Open NAse12 opened 2 years ago
When it got stucked, did your GPU memory value(provided by nvidia-smi) differs on different devices?
Sorry, I accidentally closed the issue.
All have the same nvidia-smi information in different devices that cannot use multi gpu.
It seems that you model is waiting for data. What about train on a single device?
If only one gpu is used on the same device, training proceeds normally.
Test datasets is All the same.
What's the last log info? init prefetcher
or just Rank 1 initialization finished
?
If you are referring to the last log in multi gpu, Rank 1 initialization finished is correct.
@NAse12 Aby update on this issue? I am also facing the same with A5000.
hello.
Please understand that I am using a translator as I am not good at English.
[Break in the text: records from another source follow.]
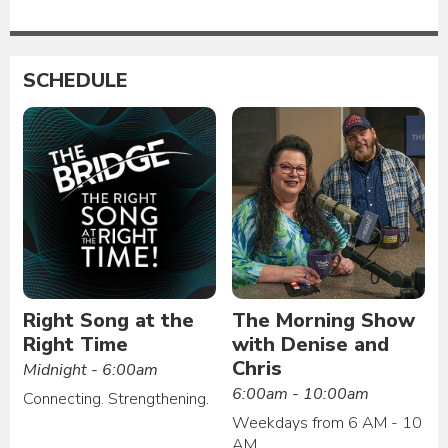
SCHEDULE
Right Song at the
The Morning Show
Right Time
with Denise and
Chris
Midnight - 6:00am
6:00am - 10:00am
Connecting. Strengthening.
Weekdays from 6 AM - 10
AM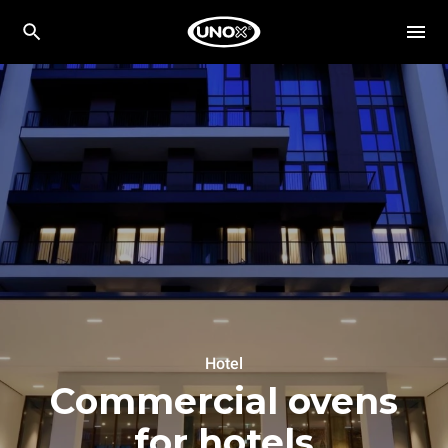
Hotel
Commercial ovens
for hotels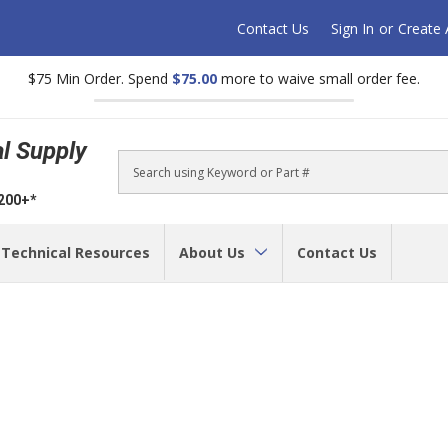
Contact Us
Sign In
or
Create
$75 Min Order. Spend
$75.00
more to waive small order fee.
al Supply
Search
$200+*
Technical Resources
About Us
Contact Us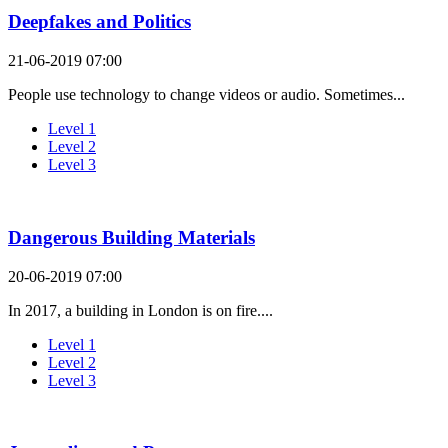
Deepfakes and Politics
21-06-2019 07:00
People use technology to change videos or audio. Sometimes...
Level 1
Level 2
Level 3
Dangerous Building Materials
20-06-2019 07:00
In 2017, a building in London is on fire....
Level 1
Level 2
Level 3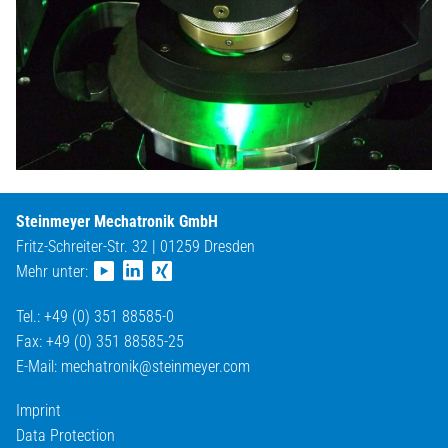
Steinmeyer Mechatronik GmbH
Fritz-Schreiter-Str. 32 | 01259 Dresden
Mehr unter:
Tel.: +49 (0) 351 88585-0
Fax: +49 (0) 351 88585-25
E-Mail:
mechatronik@
steinmeyer.com
Imprint
Data Protection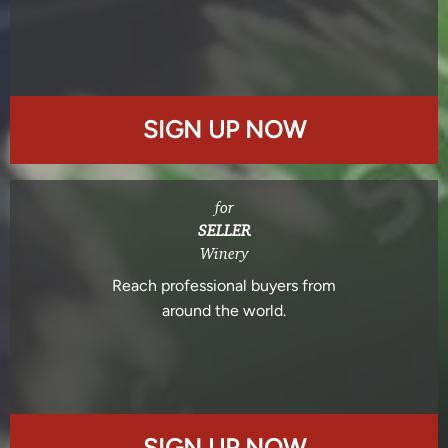
SIGN UP NOW
for
SELLER
Winery
Reach professional buyers from
around the world.
SIGN UP NOW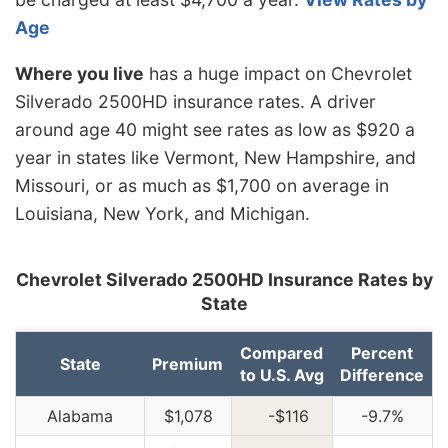
Age
Where you live
has a huge impact on Chevrolet
Silverado 2500HD insurance rates. A driver
around age 40 might see rates as low as $920 a
year in states like Vermont, New Hampshire, and
Missouri, or as much as $1,700 on average in
Louisiana, New York, and Michigan.
Chevrolet Silverado 2500HD Insurance Rates by
State
Compared
Percent
State
Premium
to U.S. Avg
Difference
Alabama
$1,078
-$116
-9.7%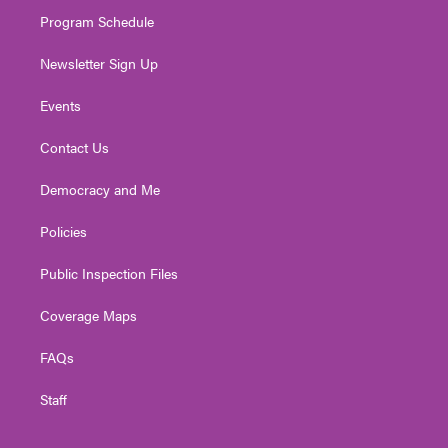
m
Program Schedule
Newsletter Sign Up
Events
Contact Us
Democracy and Me
Policies
Public Inspection Files
Coverage Maps
FAQs
Staff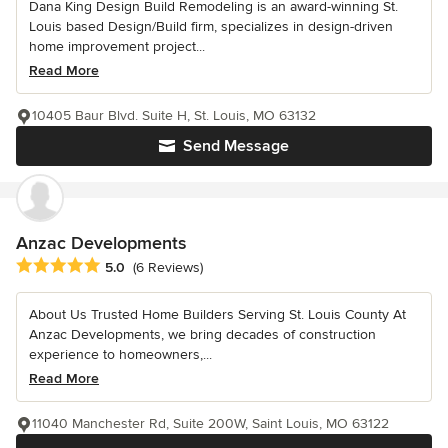
Dana King Design Build Remodeling is an award-winning St.
Louis based Design/Build firm, specializes in design-driven
home improvement project...
Read More
10405 Baur Blvd. Suite H, St. Louis, MO 63132
Send Message
Anzac Developments
Average rating: 5 out of 5 stars
5.0
(6 Reviews)
About Us Trusted Home Builders Serving St. Louis County At
Anzac Developments, we bring decades of construction
experience to homeowners,...
Read More
11040 Manchester Rd, Suite 200W, Saint Louis, MO 63122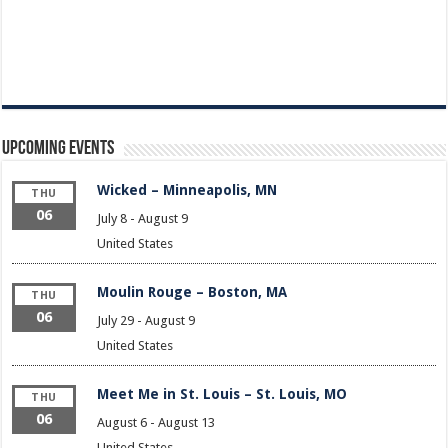
Upcoming Events
Wicked – Minneapolis, MN
THU
06
July 8
-
August 9
United States
Moulin Rouge – Boston, MA
THU
06
July 29
-
August 9
United States
Meet Me in St. Louis – St. Louis, MO
THU
06
August 6
-
August 13
United States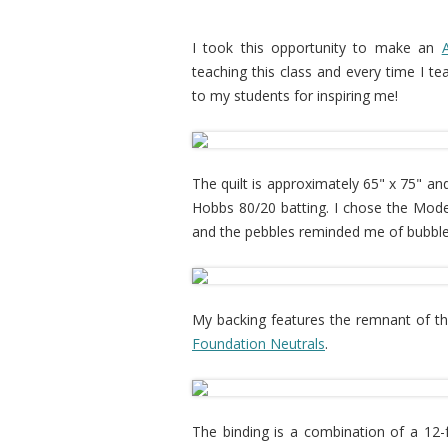
I took this opportunity to make an
teaching this class and every time I te
to my students for inspiring me!
The quilt is approximately 65" x 75" an
Hobbs 80/20 batting. I chose the Mode
and the pebbles reminded me of bubble
My backing features the remnant of t
Foundation Neutrals
.
The binding is a combination of a 12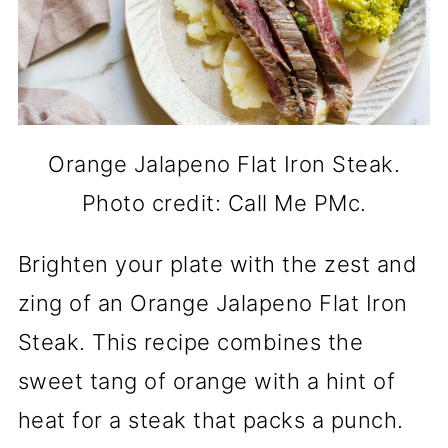
Orange Jalapeno Flat Iron Steak.
Photo credit: Call Me PMc.
Brighten your plate with the zest and
zing of an Orange Jalapeno Flat Iron
Steak. This recipe combines the
sweet tang of orange with a hint of
heat for a steak that packs a punch.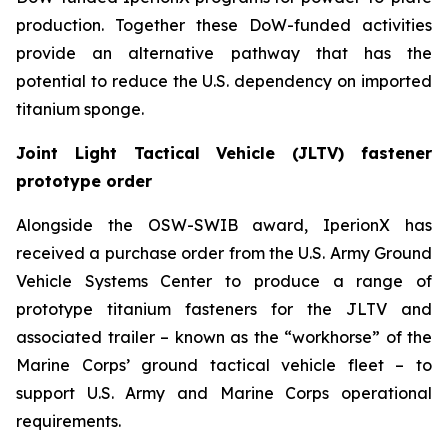
production. Together these DoW-funded activities
provide an alternative pathway that has the
potential to reduce the U.S. dependency on imported
titanium sponge.
Joint Light Tactical Vehicle (JLTV) fastener
prototype order
Alongside the OSW-SWIB award, IperionX has
received a purchase order from the U.S. Army Ground
Vehicle Systems Center to produce a range of
prototype titanium fasteners for the JLTV and
associated trailer – known as the “workhorse” of the
Marine Corps’ ground tactical vehicle fleet – to
support U.S. Army and Marine Corps operational
requirements.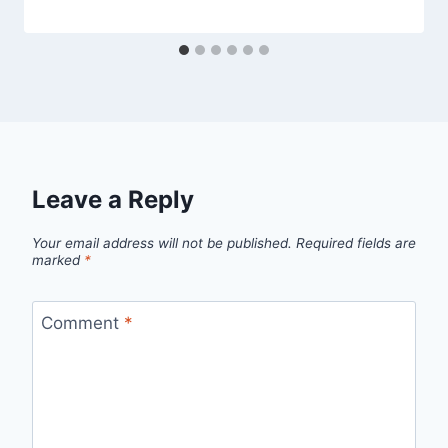
Leave a Reply
Your email address will not be published.
Required fields are
marked
*
Comment
*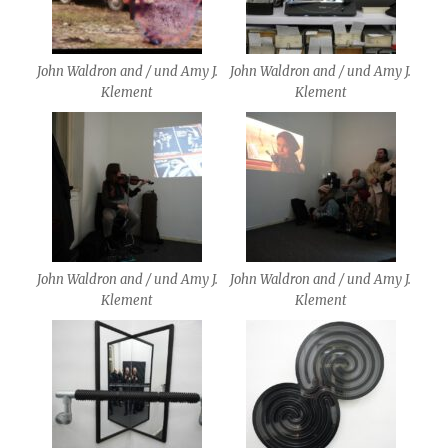
John Waldron and / und Amy J.
John Waldron and / und Amy J.
Klement
Klement
John Waldron and / und Amy J.
John Waldron and / und Amy J.
Klement
Klement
I have a problem in learning using multi gpus. Learning using multi gpu is not possible on some GPUs.
The models with the current problem are quadro RTX6000 and RTX A6000. However, in quadro rtx8000 gpu, learning using multi gpu is possible. The only difference between the two computers is whether the cpu is intel(quadro RTX8000) or AMD(quadro RTX6000, RTX A6000)
When learning using multi gpu, it stops with the following console message and my computer starts to freeze.
yolox.core.launch:_distributed_worker:119 - Rank 0 initialization finished. yolox.core.launch:_distributed_worker:119 - Rank 1 initialization finished.
I tested it on version and they all showed the same symptoms. pytorch 1.7.1, 1.8.0, 1.10.0 cuda 10.2, 11.0, 11.1
Please answer these questions. thank you.